An adaptive game algorithm based on deep reinforcement learning, which is characterized by the following steps: (A) acquiring strategies with different degrees of cooperation; (B) generating strategies with different degrees of cooperation; (C) detecting opponents' cooperative strategies; ( D) Develop different coping strategies.
The adaptive game algorithm based on deep reinforcement learning according to claim 1, characterized in that in the step (A), training is performed by using different network structures and / or different target reward forms to obtain different degrees of cooperation Strategy.
The adaptive game algorithm based on deep reinforcement learning according to claim 1, characterized in that in the step (A), the key factors affecting the degree of competition and cooperation in the environment are modified or the learning objectives of the agent are modified To obtain strategies for different levels of cooperation.
The adaptive game algorithm based on deep reinforcement learning according to claim 1, characterized in that in the step (B), the strategies with different degrees of cooperation obtained in step (A) are set as expert networks, and Strategies with different degrees of cooperation in the network are given weights; and strategies with new degrees of cooperation are generated based on the degree of influence of strategies with different degrees of cooperation.
The adaptive game algorithm based on deep reinforcement learning according to claim 4, characterized in that the algorithm specific process of generating a strategy of a new degree of cooperation is: in an expert network expert network,
Means using the degree of cooperation att n to obtain the strategy of agent i in the training settings of different degrees of cooperation. Each expert network predicts that in the current state, the strategy of cooperation degree can be used to play with other agents to obtain the state-action value state. action value, according to the existing cooperation strategy
A strategy to obtain a new degree of cooperation for agent i by assigning different weights w 1 , w 2 , ... w n

For the strategy of cooperation degree att new ,

att new = f value (att 1 , att 2 , ..., att n , w 1 , w 2 , ..., w n )

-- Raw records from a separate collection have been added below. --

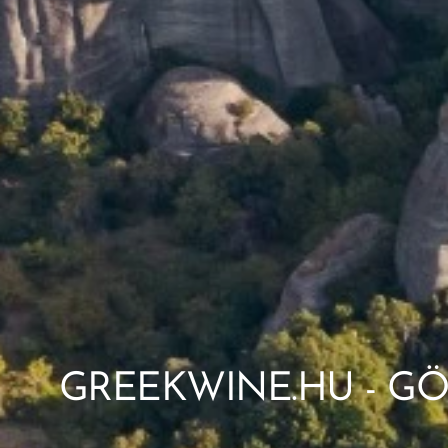
GREEKWINE.HU - GÖ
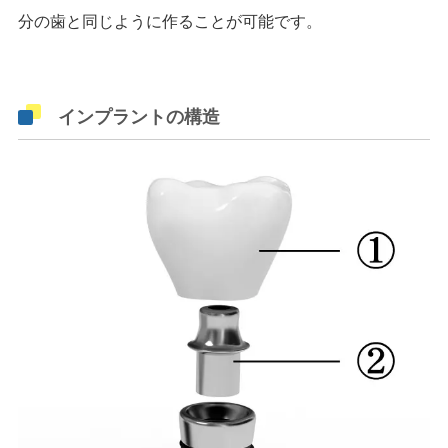
分の歯と同じように作ることが可能です。
インプラントの構造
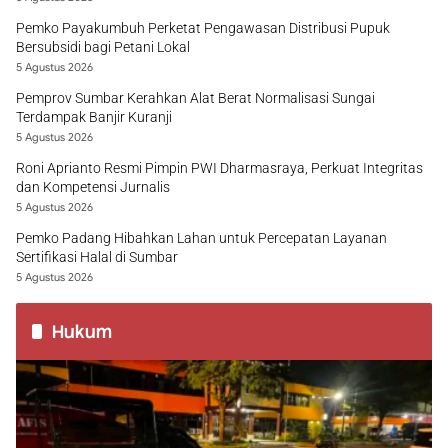
Pemko Payakumbuh Perketat Pengawasan Distribusi Pupuk
Bersubsidi bagi Petani Lokal
5 Agustus 2026
Pemprov Sumbar Kerahkan Alat Berat Normalisasi Sungai
Terdampak Banjir Kuranji
5 Agustus 2026
Roni Aprianto Resmi Pimpin PWI Dharmasraya, Perkuat Integritas
dan Kompetensi Jurnalis
5 Agustus 2026
Pemko Padang Hibahkan Lahan untuk Percepatan Layanan
Sertifikasi Halal di Sumbar
5 Agustus 2026
Hukum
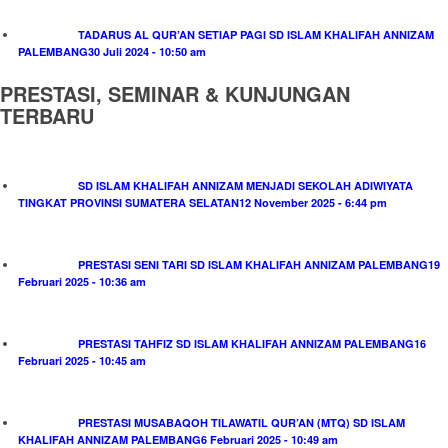
TADARUS AL QUR’AN SETIAP PAGI SD ISLAM KHALIFAH ANNIZAM
PALEMBANG
30 Juli 2024 - 10:50 am
PRESTASI, SEMINAR & KUNJUNGAN
TERBARU
SD ISLAM KHALIFAH ANNIZAM MENJADI SEKOLAH ADIWIYATA
TINGKAT PROVINSI SUMATERA SELATAN
12 November 2025 - 6:44 pm
PRESTASI SENI TARI SD ISLAM KHALIFAH ANNIZAM PALEMBANG
19
Februari 2025 - 10:36 am
PRESTASI TAHFIZ SD ISLAM KHALIFAH ANNIZAM PALEMBANG
16
Februari 2025 - 10:45 am
PRESTASI MUSABAQOH TILAWATIL QUR’AN (MTQ) SD ISLAM
KHALIFAH ANNIZAM PALEMBANG
6 Februari 2025 - 10:49 am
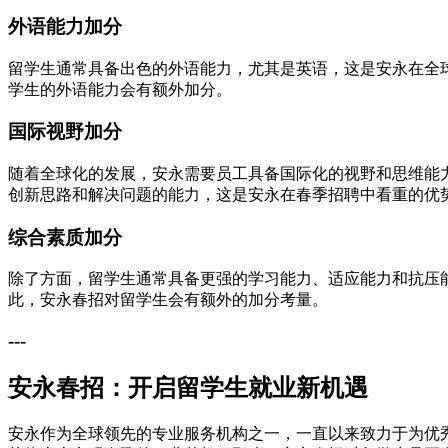
外语能力加分
留学生通常具备出色的外语能力，尤其是英语，这是安永在全
学生的外语能力会有额外加分。
国际视野加分
随着全球化的发展，安永需要员工具备国际化的视野和思维能
创新思路和解决问题的能力，这是安永在春季招聘中看重的优
综合素质加分
除了方面，留学生通常具备更强的学习能力、适应能力和抗压
此，安永春招对留学生会有额外的加分考量。
---
安永春招：开启留学生就业新机遇
安永作为全球领先的专业服务机构之一，一直以来致力于为优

f value (att 1 , att 2 ,…, att n , w 1 , w 2 ,…, w n )
The degree of cooperation with the corresponding weights w 1 , w 2 , ..., w n is obtained, and f value is:

f value (att 1 , att 2 ,…, att n , w 1 , w 2 ,…, w n )

= Att 1 * w 1 + att 2 * w 2 + ... + att n * w n

Agent's new degree of cooperation strategy:

Define att new to measure the degree of cooperation of the strategy after synthesis att new = f policy (att 1 , att 2 , ... att n , w 1 , w 2 , ... w n ).
The adaptive game algorithm based on deep reinforcement learning according to claim 1, characterized in that: in the step (C), a neural network is used to judge the degree of cooperation, and the structure of the neural network adopts a multi-task mode and adopts an automatic The structure of the encoder is combined with the structure of the classifier, and the self-encoder and the classifier share the underlying parameters of the neural network.
The adaptive game algorithm based on deep reinforcement learning according to claim 1, characterized in that in the step (D), the opponent is judged by detecting the degree of cooperation of the opponent to generate a strategy more favorable to itself.
The adaptive game algorithm based on deep reinforcement learning according to claim 2, characterized in that different network structures include a strategic network structure and a network structure of a cooperation degree detector.
The adaptive game algorithm based on deep reinforcement learning according to claim 1, wherein the adaptive game algorithm based on deep reinforcement learning is applied in a multi-agent environment.